→ **TO DO**:
Could you restate, exactly and with nothing added, the lines from the start of the data through the line that holds "Christy Matta M.A. is a medical writer", leaving the pictures out?
-*-
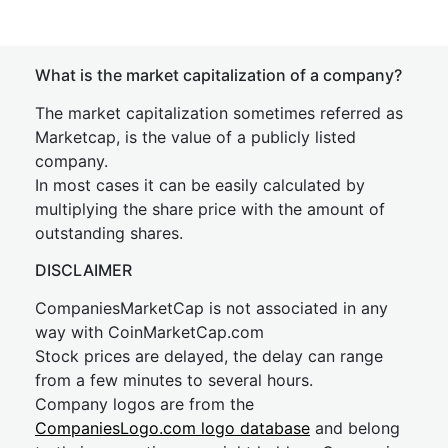
What is the market capitalization of a company?
The market capitalization sometimes referred as
Marketcap, is the value of a publicly listed
company.
In most cases it can be easily calculated by
multiplying the share price with the amount of
outstanding shares.
DISCLAIMER
CompaniesMarketCap is not associated in any
way with CoinMarketCap.com
Stock prices are delayed, the delay can range
from a few minutes to several hours.
Company logos are from the
CompaniesLogo.com logo database
and belong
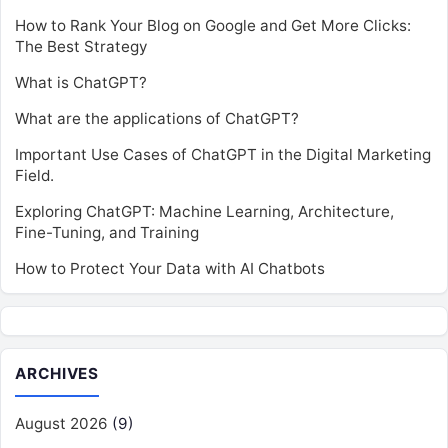
How to Rank Your Blog on Google and Get More Clicks:
The Best Strategy
What is ChatGPT?
What are the applications of ChatGPT?
Important Use Cases of ChatGPT in the Digital Marketing
Field.
Exploring ChatGPT: Machine Learning, Architecture,
Fine-Tuning, and Training
How to Protect Your Data with AI Chatbots
ARCHIVES
August 2026
(9)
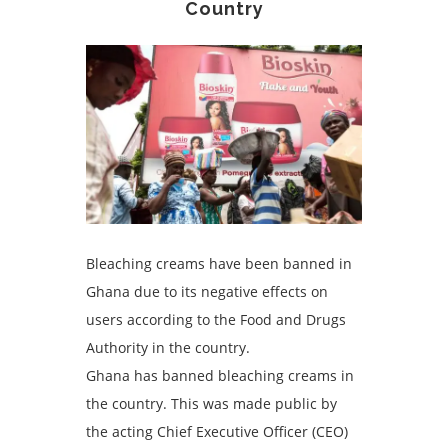
Country
Bleaching creams have been banned in
Ghana due to its negative effects on
users according to the Food and Drugs
Authority in the country.
Ghana has banned bleaching creams in
the country. This was made public by
the acting Chief Executive Officer (CEO)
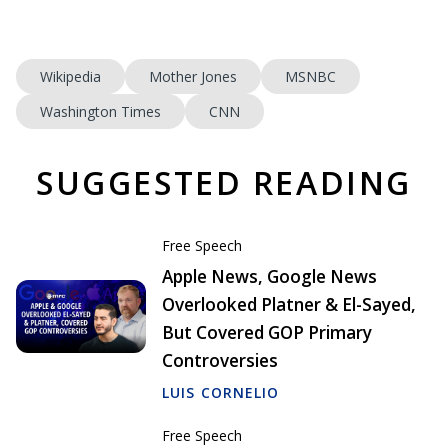
Wikipedia
Mother Jones
MSNBC
Washington Times
CNN
SUGGESTED READING
Free Speech
Apple News, Google News
Overlooked Platner & El-Sayed,
But Covered GOP Primary
Controversies
LUIS CORNELIO
Free Speech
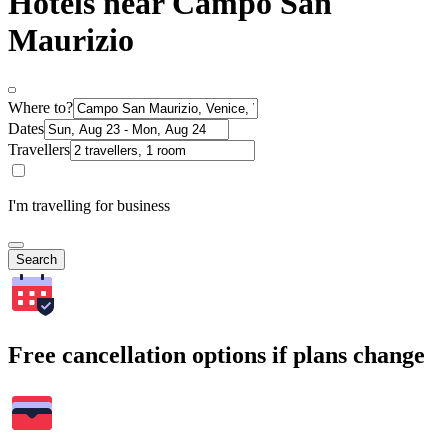
Hotels near Campo San
Maurizio
Where to?
Dates
Travellers
I'm travelling for business
Search
Free cancellation options if plans change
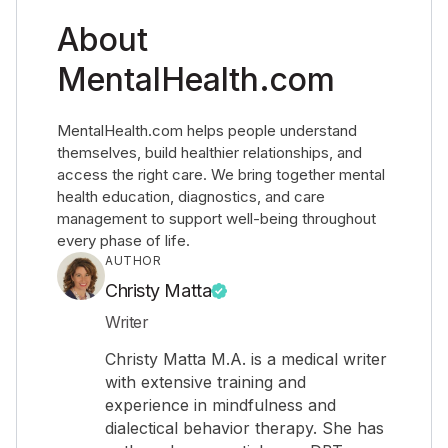
About
MentalHealth.com
MentalHealth.com helps people understand
themselves, build healthier relationships, and
access the right care. We bring together mental
health education, diagnostics, and care
management to support well-being throughout
every phase of life.
AUTHOR
Christy Matta
Writer
Christy Matta M.A. is a medical writer
with extensive training and
experience in mindfulness and
dialectical behavior therapy. She has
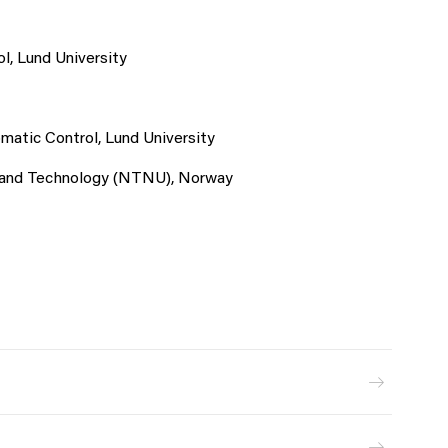
l, Lund University
matic Control, Lund University
e and Technology (NTNU), Norway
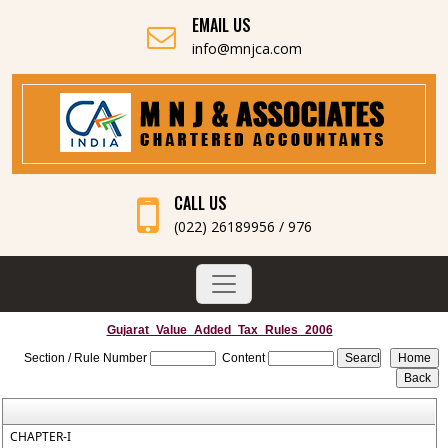
EMAIL US
info@mnjca.com
CALL US
(022) 26189956 / 976
Gujarat_Value_Added_Tax_Rules_2006
Section / Rule Number
Content
CHAPTER-I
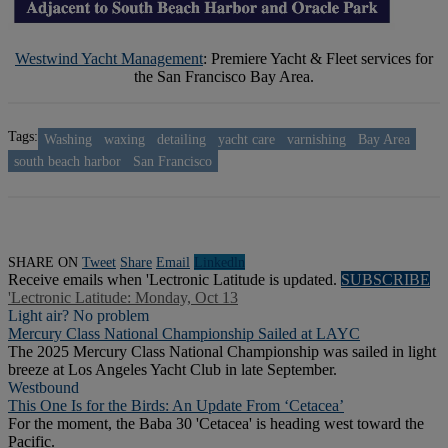
Westwind Yacht Management
: Premiere Yacht & Fleet services for
the San Francisco Bay Area.
Tags:
Washing
waxing
detailing
yacht care
varnishing
Bay Area
south beach harbor
San Francisco
SHARE ON
Tweet
Share
Email
Linkedln
Receive emails when 'Lectronic Latitude is updated.
SUBSCRIBE
'Lectronic Latitude: Monday, Oct 13
Light air? No problem
Mercury Class National Championship Sailed at LAYC
The 2025 Mercury Class National Championship was sailed in light
breeze at Los Angeles Yacht Club in late September.
Westbound
This One Is for the Birds: An Update From ‘Cetacea’
For the moment, the Baba 30 'Cetacea' is heading west toward the
Pacific.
-*-
→ **ANSWER SECTION**:
What is the market capitalization of a company?
The market capitalization sometimes referred as
Marketcap, is the value of a publicly listed
company.
In most cases it can be easily calculated by
multiplying the share price with the amount of
outstanding shares.
DISCLAIMER
CompaniesMarketCap is not associated in any
way with CoinMarketCap.com
Stock prices are delayed, the delay can range
from a few minutes to several hours.
Company logos are from the
CompaniesLogo.com logo database
and belong
How to Rank Your Blog on Google and Get More Clicks:
The Best Strategy
What is ChatGPT?
What are the applications of ChatGPT?
Important Use Cases of ChatGPT in the Digital Marketing
Field.
Exploring ChatGPT: Machine Learning, Architecture,
Fine-Tuning, and Training
How to Protect Your Data with AI Chatbots
ARCHIVES
August 2026
(9)
Country
Bleaching creams have been banned in
Ghana due to its negative effects on
users according to the Food and Drugs
Authority in the country.
Ghana has banned bleaching creams in
the country. This was made public by
the acting Chief Executive Officer (CEO)
Wikipedia
Mother Jones
MSNBC
Washington Times
CNN
SUGGESTED READING
Free Speech
Apple News, Google News
Overlooked Platner & El-Sayed,
But Covered GOP Primary
Controversies
LUIS CORNELIO
Free Speech
Hotels near Campo San
Maurizio
Where to?
Dates
Travellers
I'm travelling for business
Search
Free cancellation options if plans change
About
MentalHealth.com
MentalHealth.com helps people understand
themselves, build healthier relationships, and
access the right care. We bring together mental
health education, diagnostics, and care
management to support well-being throughout
every phase of life.
AUTHOR
Christy Matta
Writer
Christy Matta M.A. is a medical writer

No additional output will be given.